REQUIRED ACTION: If a line of the listing contains the string "support", return that line.

MATERIAL PROVIDED:
---+---

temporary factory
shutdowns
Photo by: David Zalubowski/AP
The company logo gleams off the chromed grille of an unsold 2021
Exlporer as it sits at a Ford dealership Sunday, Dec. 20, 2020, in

---+---

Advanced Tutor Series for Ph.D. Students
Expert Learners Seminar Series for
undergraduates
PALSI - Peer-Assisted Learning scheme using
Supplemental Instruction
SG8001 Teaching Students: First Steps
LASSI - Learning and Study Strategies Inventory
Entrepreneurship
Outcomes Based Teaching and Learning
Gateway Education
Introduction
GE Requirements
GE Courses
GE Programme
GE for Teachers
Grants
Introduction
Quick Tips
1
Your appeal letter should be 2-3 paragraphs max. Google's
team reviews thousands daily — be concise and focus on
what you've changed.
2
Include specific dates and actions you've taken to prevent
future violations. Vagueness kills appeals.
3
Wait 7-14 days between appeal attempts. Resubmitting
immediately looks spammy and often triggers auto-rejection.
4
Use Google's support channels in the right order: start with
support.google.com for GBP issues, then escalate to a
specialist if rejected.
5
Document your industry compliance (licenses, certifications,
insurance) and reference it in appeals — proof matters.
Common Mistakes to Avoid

---+---

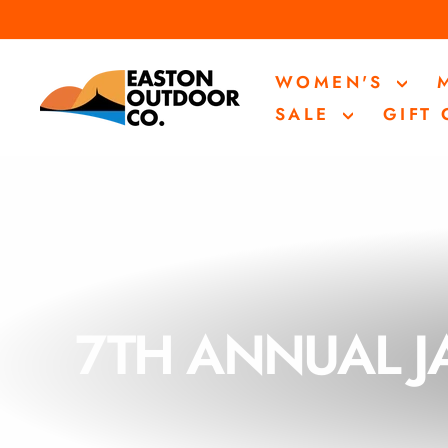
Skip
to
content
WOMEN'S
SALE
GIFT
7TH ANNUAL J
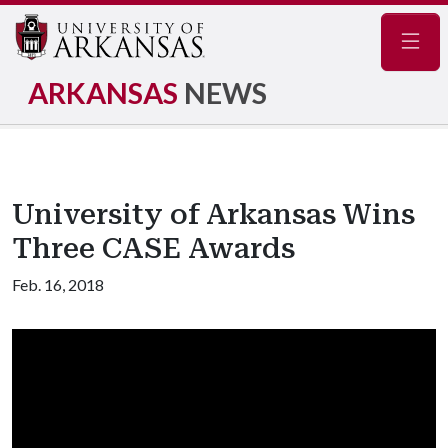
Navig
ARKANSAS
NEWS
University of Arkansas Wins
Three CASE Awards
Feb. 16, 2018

---+---

ANSWER BELOW:
Use Google's support channels in the right order: start with
support.google.com for GBP issues, then escalate to a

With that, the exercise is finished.